Reproduce word for word the lines of the listing from the first one through the one with "طهبوب: استملاك 3500 دونم في الغور", omitting every picture.
-- Opening Marker --
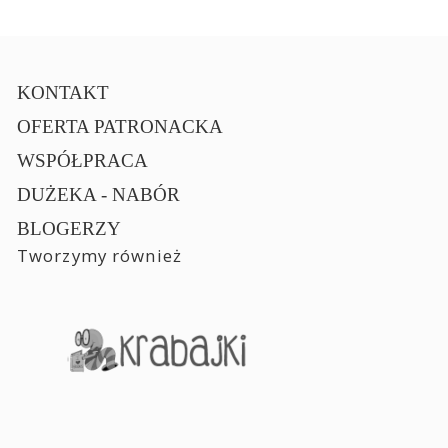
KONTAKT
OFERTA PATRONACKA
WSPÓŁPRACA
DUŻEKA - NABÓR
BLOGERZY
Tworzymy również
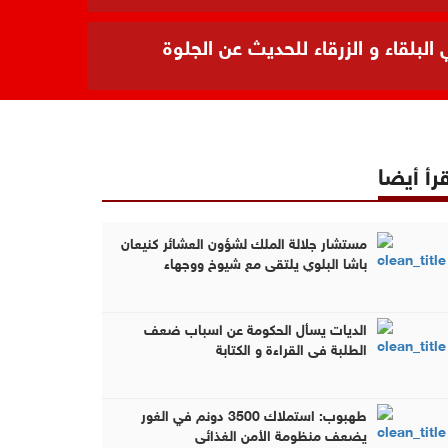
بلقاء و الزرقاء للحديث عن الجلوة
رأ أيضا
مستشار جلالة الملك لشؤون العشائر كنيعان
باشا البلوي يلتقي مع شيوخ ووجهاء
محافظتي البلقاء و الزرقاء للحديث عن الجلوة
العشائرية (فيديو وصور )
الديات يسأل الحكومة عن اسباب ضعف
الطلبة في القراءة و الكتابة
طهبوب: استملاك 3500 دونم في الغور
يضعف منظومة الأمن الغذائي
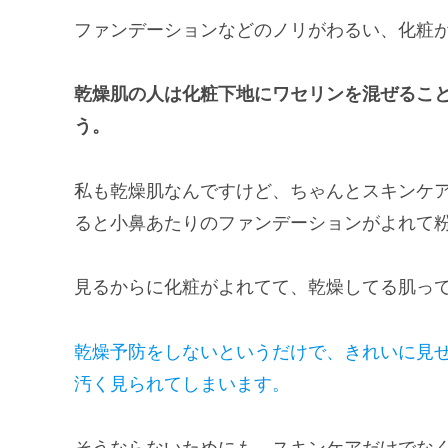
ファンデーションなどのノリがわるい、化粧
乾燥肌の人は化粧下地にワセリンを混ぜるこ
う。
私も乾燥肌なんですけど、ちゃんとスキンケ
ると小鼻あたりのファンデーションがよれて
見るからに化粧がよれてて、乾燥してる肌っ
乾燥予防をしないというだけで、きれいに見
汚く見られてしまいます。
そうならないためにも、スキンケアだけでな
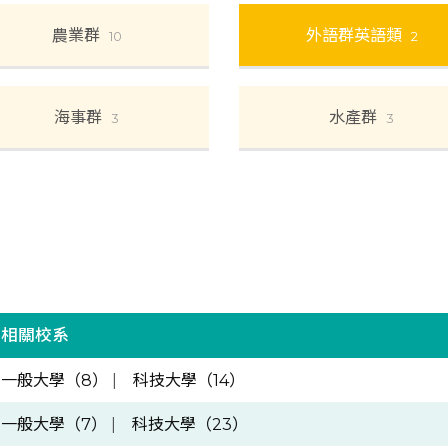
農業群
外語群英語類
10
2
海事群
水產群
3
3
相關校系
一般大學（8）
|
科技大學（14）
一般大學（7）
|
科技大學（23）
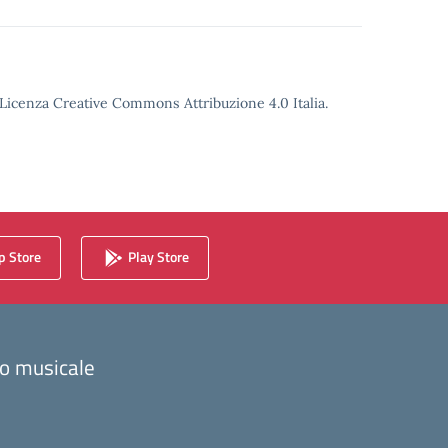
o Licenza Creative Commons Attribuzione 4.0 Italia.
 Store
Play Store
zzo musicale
-- Closing Marker --
Response to this exercise:
KONTAKT
OFERTA PATRONACKA
WSPÓŁPRACA
DUŻEKA - NABÓR
BLOGERZY
Tworzymy również
بلقاء و الزرقاء للحديث عن الجلوة
رأ أيضا
مستشار جلالة الملك لشؤون العشائر كنيعان
باشا البلوي يلتقي مع شيوخ ووجهاء
محافظتي البلقاء و الزرقاء للحديث عن الجلوة
العشائرية (فيديو وصور )
الديات يسأل الحكومة عن اسباب ضعف
الطلبة في القراءة و الكتابة
طهبوب: استملاك 3500 دونم في الغور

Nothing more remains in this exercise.